*What the exercise asks:*
Search the data for the string "iade" and copy each line where it turns up.
--- START ---
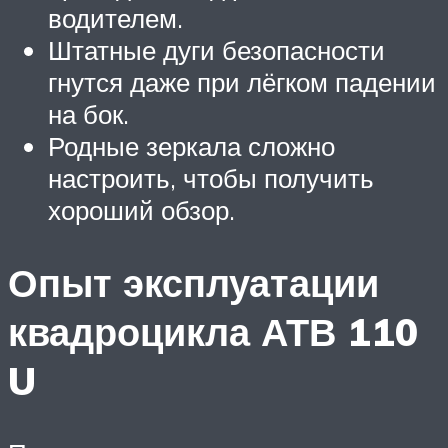
водителем.
Штатные дуги безопасности
гнутся даже при лёгком падении
на бок.
Родные зеркала сложно
настроить, чтобы получить
хороший обзор.
Опыт эксплуатации
квадроцикла АТВ 110
U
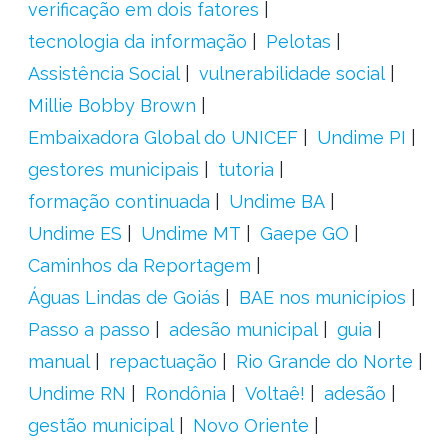
verificação em dois fatores
tecnologia da informação
Pelotas
Assistência Social
vulnerabilidade social
Millie Bobby Brown
Embaixadora Global do UNICEF
Undime PI
gestores municipais
tutoria
formação continuada
Undime BA
Undime ES
Undime MT
Gaepe GO
Caminhos da Reportagem
Águas Lindas de Goiás
BAE nos municípios
Passo a passo
adesão municipal
guia
manual
repactuação
Rio Grande do Norte
Undime RN
Rondônia
Voltaê!
adesão
gestão municipal
Novo Oriente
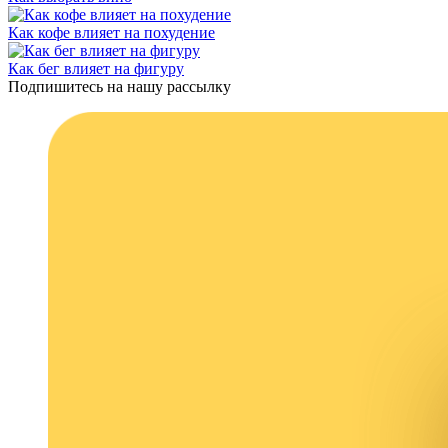
Как кофе влияет на похудение
Как бег влияет на фигуру
Подпишитесь на нашу рассылку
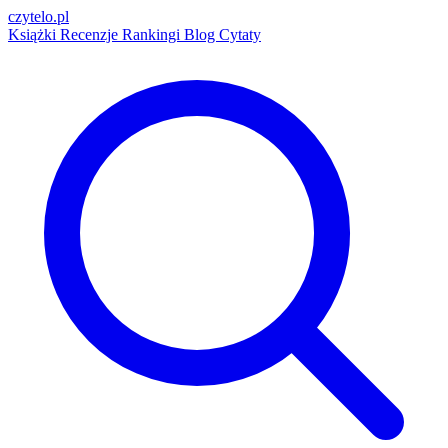
czytelo
.pl
Książki
Recenzje
Rankingi
Blog
Cytaty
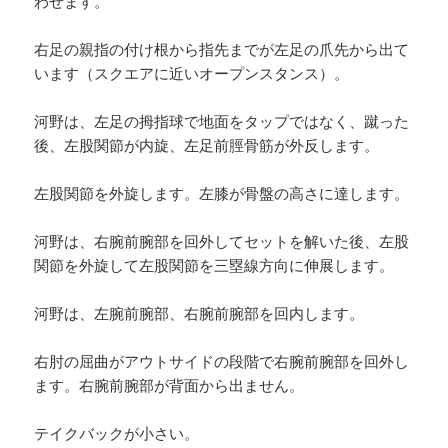
わせます。
右足の親指の付け根から指先までが左足の爪先から出て
います（スクエアに近いオープンスタンス）。
河野は、左足の拇指球で地面をタップではなく、蹴った
後、左股関節が内旋、左足前脛骨筋が外反します。
左股関節を外旋します。左膝が骨盤の高さに達します。
河野は、右腕前腕部を回外してセットを解いた後、左股
関節を外旋して左股関節を三塁線方向に伸展します。
河野は、左腕前腕部、右腕前腕部を回内します。
右肘の屈曲がアウトサイドの段階で右腕前腕部を回外し
ます。右腕前腕部が背面から出ません。
テイクバックが小さい。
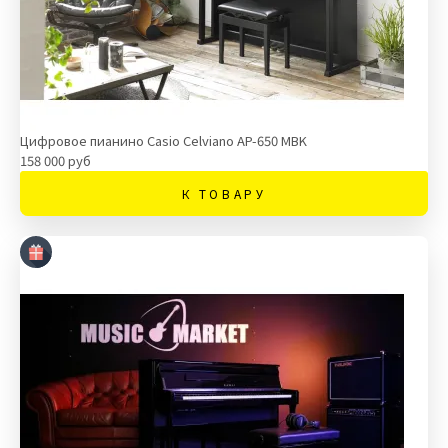
Цифровое пианино Casio Celviano AP-650 MBK
158 000 руб
К ТОВАРУ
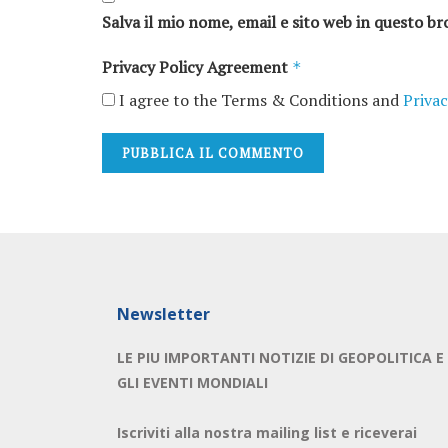
Salva il mio nome, email e sito web in questo 
Privacy Policy Agreement
*
I agree to the Terms & Conditions and
Privac
Newsletter
LE PIU IMPORTANTI NOTIZIE DI GEOPOLITICA E
GLI EVENTI MONDIALI
Iscriviti alla nostra mailing list e riceverai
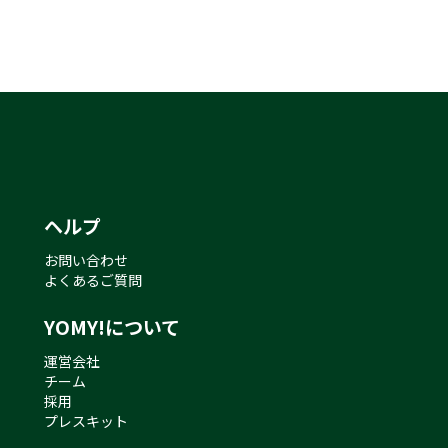
ヘルプ
お問い合わせ
よくあるご質問
YOMY!について
運営会社
チーム
採用
プレスキット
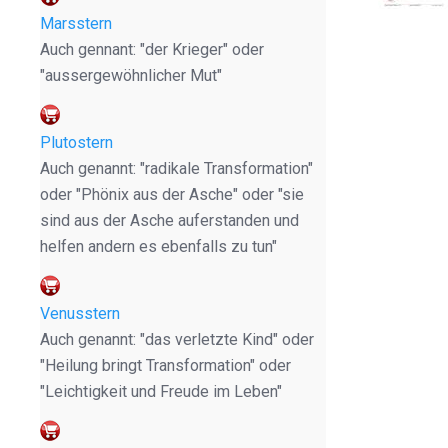
Marsstern
Auch gennant: "der Krieger" oder
"aussergewöhnlicher Mut"
Plutostern
Auch genannt: "radikale Transformation"
oder "Phönix aus der Asche" oder "sie
sind aus der Asche auferstanden und
helfen andern es ebenfalls zu tun"
Venusstern
Auch genannt: "das verletzte Kind" oder
"Heilung bringt Transformation" oder
"Leichtigkeit und Freude im Leben"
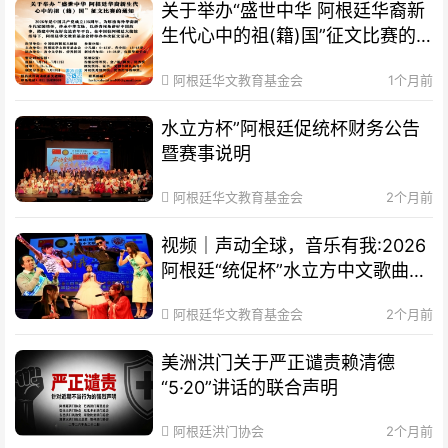
关于举办“盛世中华 阿根廷华裔新
生代心中的祖(籍)国”征文比赛的
通知
阿根廷华文教育基金会
1个月前
水立方杯”阿根廷促统杯财务公告
暨赛事说明
阿根廷华文教育基金会
2个月前
视频｜声动全球，音乐有我:2026
阿根廷“统促杯”水立方中文歌曲大
赛总决赛圆满落幕
阿根廷华文教育基金会
2个月前
美洲洪门关于严正谴责赖清德
“5·20”讲话的联合声明
阿根廷洪门协会
2个月前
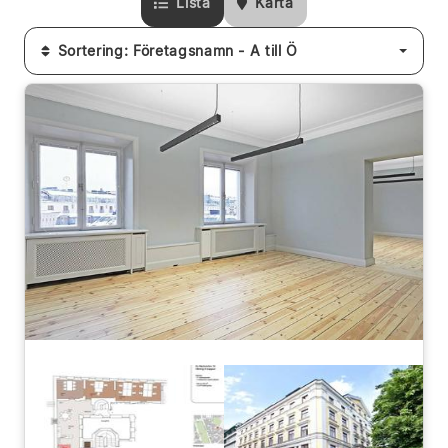
Lista
Karta
Sortering: Företagsnamn - A till Ö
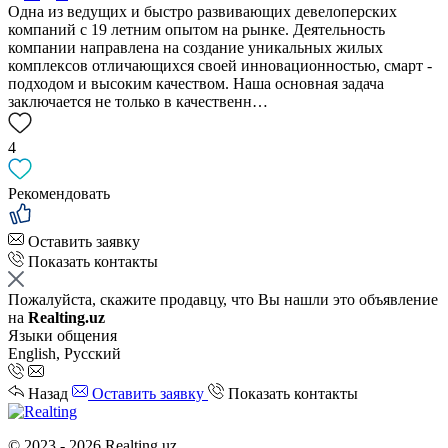
Одна из ведущих и быстро развивающих девелоперских
компаний с 19 летним опытом на рынке. Деятельность
компании направлена на создание уникальных жилых
комплексов отличающихся своей инновационностью, смарт -
подходом и высоким качеством. Наша основная задача
заключается не только в качественн…
4
Рекомендовать
Оставить заявку
Показать контакты
Пожалуйста, скажите продавцу, что Вы нашли это объявление
на
Realting.uz
Языки общения
English, Русский
Назад
Оставить заявку
Показать контакты
© 2023 - 2026 Realting.uz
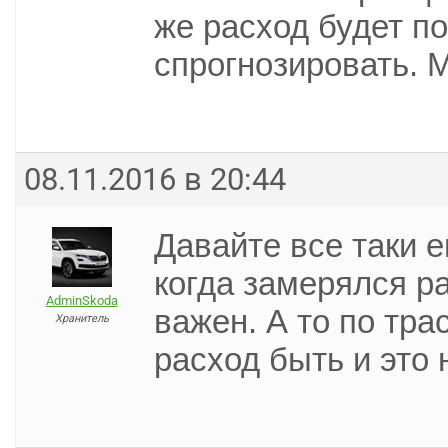
же расход будет п
спрогнозировать. 
08.11.2016 в 20:44
Давайте все таки е
когда замерялся р
AdminSkoda
важен. А то по тра
Хранитель
расход быть и это 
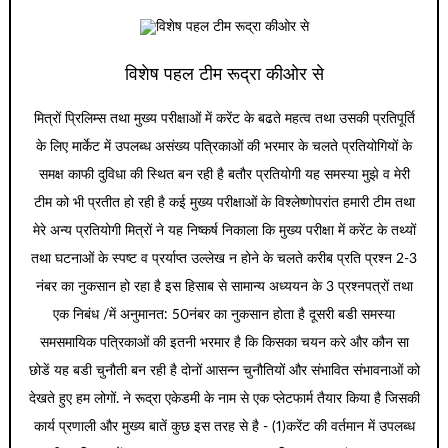
विशेष पहल टीम रूद्रा कीओर से
मित्रों प्रिलिम्स तथा मुख्य परीक्षाओं में करेंट के बढते महत्व तथा उसकी प्रतिपूर्ति
के लिए मार्केट में उपलब्ध असंख्य पत्रिकाओं की भरमार के चलते प्रतियोगियों के
समक्ष काफी दुविधा की स्थित बन रही है बतौर प्रतियोगी यह समस्या मुझे व मेरी
टीम को भी प्रतीत हो रही है कई मुख्य परीक्षाओं के विश्लेष्णोपरांत हमारी टीम तथा
मेरे अन्य प्रतियोगी मित्रों ने यह निष्कर्ष निकाला कि मुख्य परीक्षा में करेंट के तथ्यों
तथा घटनाओं के स्पष्ट व प्रर्याप्त उल्लेख न होने के चलते करीब प्रति प्रश्न 2-3
नंबर का नुकसान हो रहा है इस हिसाब से सामान्य अध्ययन के 3 प्रश्नपत्रों तथा
एक निबंध /में अनुमानत: 50नंबर का नुकसान होता है दूसरी बडी समस्या
समसमायिक पत्रिकाओं की इतनी भरमार है कि किसका चयन करे और कौन सा
छोडें यह बडी चुनौती बन रही है दोनों आसन्न चुनौतियों और संभावित संभावनाओं को
देखते हुए हम लोगों. ने रूद्रा एकेडमी के नाम से एक प्लेटफार्म तैयार किया है जिसकी
कार्य प्रणाली और मुख्य बातें कुछ इस तरह से है - (1)करेंट की वर्तमान में उपलब्ध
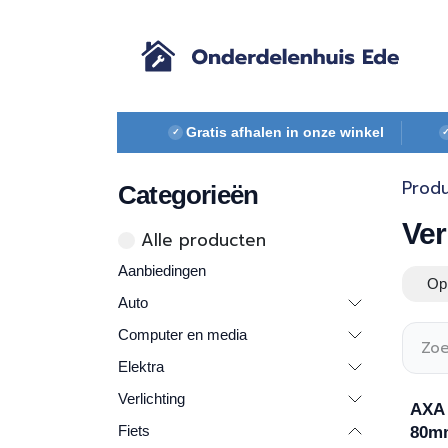
Overslaan naar inhoud
Gratis afhalen in onze winkel
✓
Prod
Categorieën
Ver
Alle ​​pr​oducten
Aanbiedingen
Op 
Auto
Computer en media
Elektra
Verlichting
AXA 
Fiets
80m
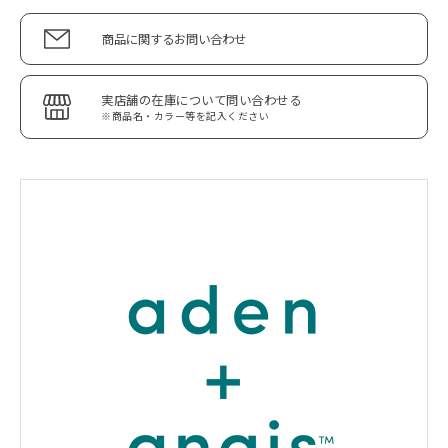
商品に関するお問い合わせ
実店舗の在庫について問い合わせる
※商品名・カラー等を記入ください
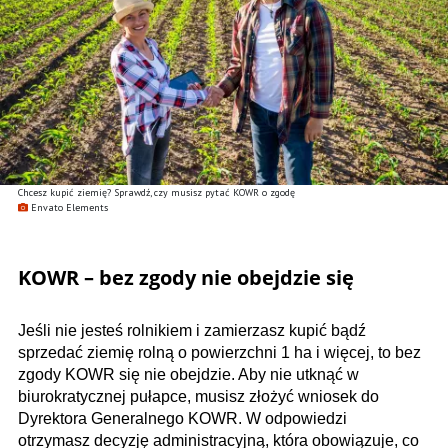
Chcesz kupić ziemię? Sprawdź, czy musisz pytać KOWR o zgodę
Envato Elements
KOWR – bez zgody nie obejdzie się
Jeśli nie jesteś rolnikiem i zamierzasz kupić bądź
sprzedać ziemię rolną o powierzchni 1 ha i więcej, to bez
zgody KOWR się nie obejdzie. Aby nie utknąć w
biurokratycznej pułapce, musisz złożyć wniosek do
Dyrektora Generalnego KOWR. W odpowiedzi
otrzymasz decyzję administracyjną, która obowiązuje, co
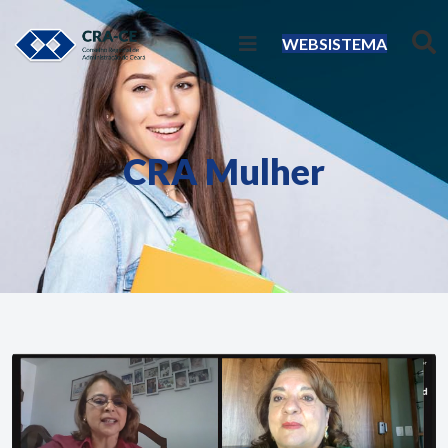
WEBSISTEMA
CRA Mulher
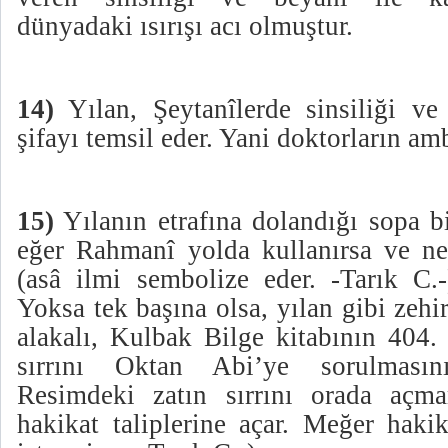
dünyadaki ısırışı acı olmuştur.
14)
Yılan, Şeytanîlerde sinsiliği ve
şifayı temsil eder. Yani doktorların a
15)
Yılanın etrafına dolandığı sopa bi
eğer Rahmanî yolda kullanırsa ve nef
(asâ ilmi sembolize eder. -Tarık C.-)
Yoksa tek başına olsa, yılan gibi zehir
alakalı, Kulbak Bilge kitabının 404.
sırrını Oktan Abi’ye sorulmasın
Resimdeki zatın sırrını orada açma
hakikat taliplerine açar. Meğer haki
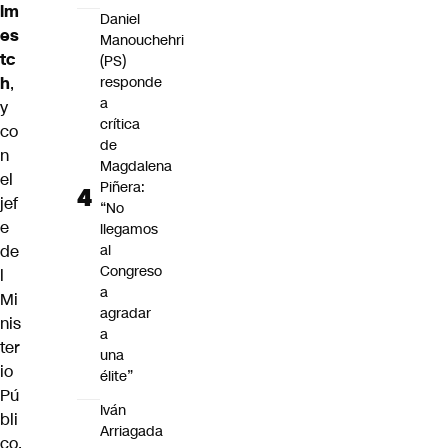
lm
Daniel
es
Manouchehri
tc
(PS)
h
,
responde
a
y
crítica
co
de
n
Magdalena
el
Piñera:
jef
“No
e
llegamos
de
al
Congreso
l
a
Mi
agradar
nis
a
ter
una
io
élite”
Pú
Iván
bli
Arriagada
co,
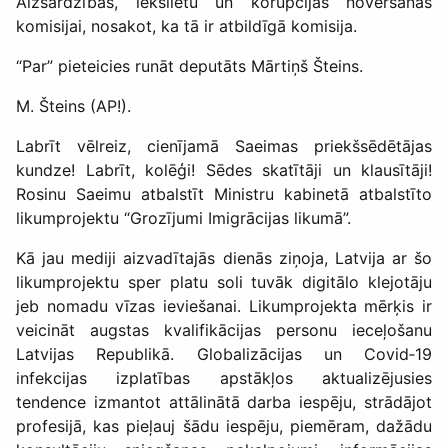
Aizsardzības, iekšlietu un korupcijas novēršanas
komisijai, nosakot, ka tā ir atbildīgā komisija.
“Par” pieteicies runāt deputāts Mārtiņš Šteins.
M. Šteins (AP!).
Labrīt vēlreiz, cienījamā Saeimas priekšsēdētājas
kundze! Labrīt, kolēģi! Sēdes skatītāji un klausītāji!
Rosinu Saeimu atbalstīt Ministru kabinetā atbalstīto
likumprojektu “Grozījumi Imigrācijas likumā”.
Kā jau mediji aizvadītajās dienās ziņoja, Latvija ar šo
likumprojektu sper platu soli tuvāk digitālo klejotāju
jeb nomadu vīzas ieviešanai. Likumprojekta mērķis ir
veicināt augstas kvalifikācijas personu ieceļošanu
Latvijas Republikā. Globalizācijas un Covid‑19
infekcijas izplatības apstākļos aktualizējusies
tendence izmantot attālinātā darba iespēju, strādājot
profesijā, kas pieļauj šādu iespēju, piemēram, dažādu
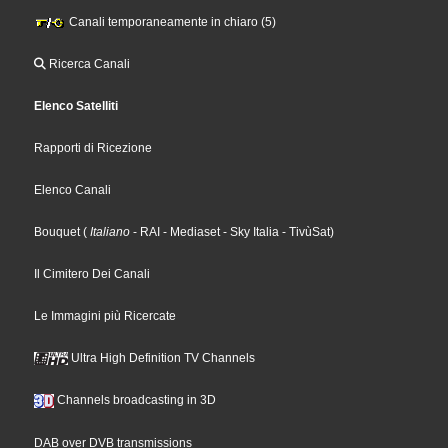
Canali temporaneamente in chiaro (5)
Ricerca Canali
Elenco Satelliti
Rapporti di Ricezione
Elenco Canali
Bouquet
(
Italiano
- RAI
- Mediaset
- Sky Italia
- TivùSat
)
Il Cimitero Dei Canali
Le Immagini più Ricercate
Ultra High Definition TV Channels
Channels broadcasting in 3D
DAB over DVB transmissions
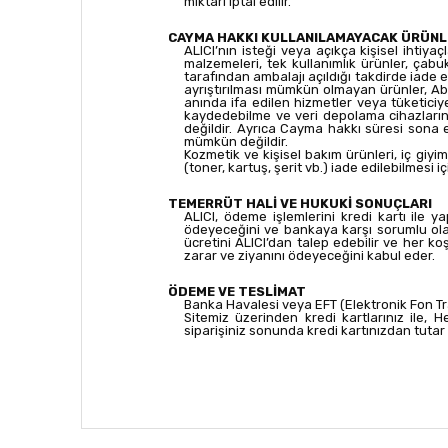
miktarı iptal edilir.
CAYMA HAKKI KULLANILAMAYACAK ÜRÜNL
ALICI’nın isteği veya açıkça kişisel ihtiy
malzemeleri, tek kullanımlık ürünler, çabu
tarafından ambalajı açıldığı takdirde iade 
ayrıştırılması mümkün olmayan ürünler, Abo
anında ifa edilen hizmetler veya tüketiciye 
kaydedebilme ve veri depolama cihazlarını
değildir. Ayrıca Cayma hakkı süresi sona 
mümkün değildir.
Kozmetik ve kişisel bakım ürünleri, iç giyi
(toner, kartuş, şerit vb.) iade edilebilmes
TEMERRÜT HALİ VE HUKUKİ SONUÇLARI
ALICI, ödeme işlemlerini kredi kartı ile 
ödeyeceğini ve bankaya karşı sorumlu olac
ücretini ALICI’dan talep edebilir ve her k
zarar ve ziyanını ödeyeceğini kabul eder.
ÖDEME VE TESLİMAT
Banka Havalesi veya EFT (Elektronik Fon Transfe
Sitemiz üzerinden kredi kartlarınız ile, 
siparişiniz sonunda kredi kartınızdan tutar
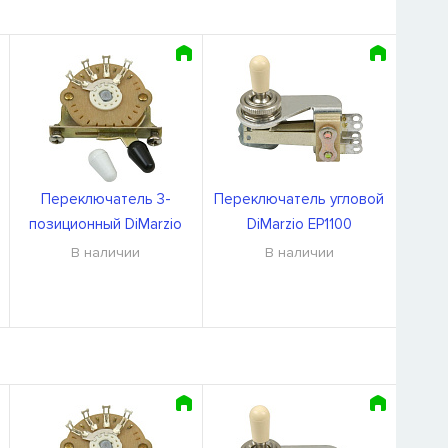
Переключатель 3-
Переключатель угловой
позиционный DiMarzio
DiMarzio EP1100
EP1105
В наличии
В наличии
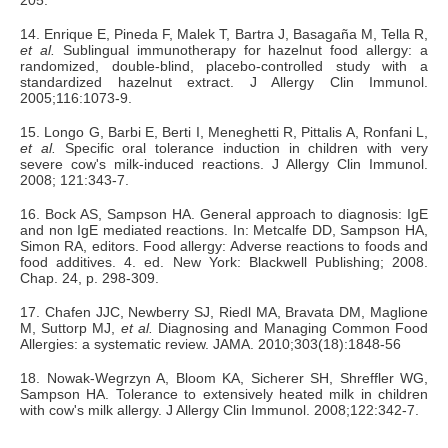
14. Enrique E, Pineda F, Malek T, Bartra J, Basagaña M, Tella R,
et al.
Sublingual immunotherapy for hazelnut food allergy: a
randomized, double-blind, placebo-controlled study with a
standardized hazelnut extract. J Allergy Clin Immunol.
2005;116:1073-9.
15. Longo G, Barbi E, Berti I, Meneghetti R, Pittalis A, Ronfani L,
et al.
Specific oral tolerance induction in children with very
severe cow's milk-induced reactions. J Allergy Clin Immunol.
2008; 121:343-7.
16. Bock AS, Sampson HA. General approach to diagnosis: IgE
and non IgE mediated reactions. In: Metcalfe DD, Sampson HA,
Simon RA, editors. Food allergy: Adverse reactions to foods and
food additives. 4. ed. New York: Blackwell Publishing; 2008.
Chap. 24, p. 298-309.
17. Chafen JJC, Newberry SJ, Riedl MA, Bravata DM, Maglione
M, Suttorp MJ,
et al.
Diagnosing and Managing Common Food
Allergies: a systematic review. JAMA. 2010;303(18):1848-56
18. Nowak-Wegrzyn A, Bloom KA, Sicherer SH, Shreffler WG,
Sampson HA. Tolerance to extensively heated milk in children
with cow's milk allergy. J Allergy Clin Immunol. 2008;122:342-7.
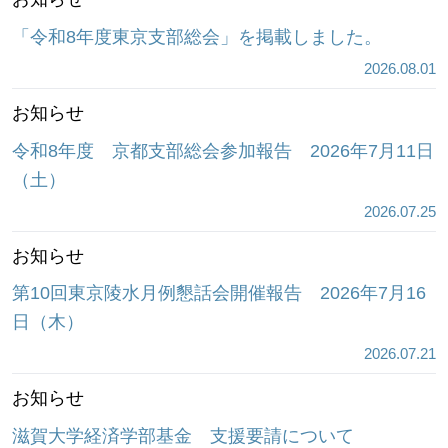
「令和8年度東京支部総会」を掲載しました。
2026.08.01
お知らせ
令和8年度 京都支部総会参加報告 2026年7月11日
（土）
2026.07.25
お知らせ
第10回東京陵水月例懇話会開催報告 2026年7月16
日（木）
2026.07.21
お知らせ
滋賀大学経済学部基金 支援要請について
--- END ---
*Output of the task:*
tarafından ambalajı açıldığı takdirde iade 
(toner, kartuş, şerit vb.) iade edilebilmes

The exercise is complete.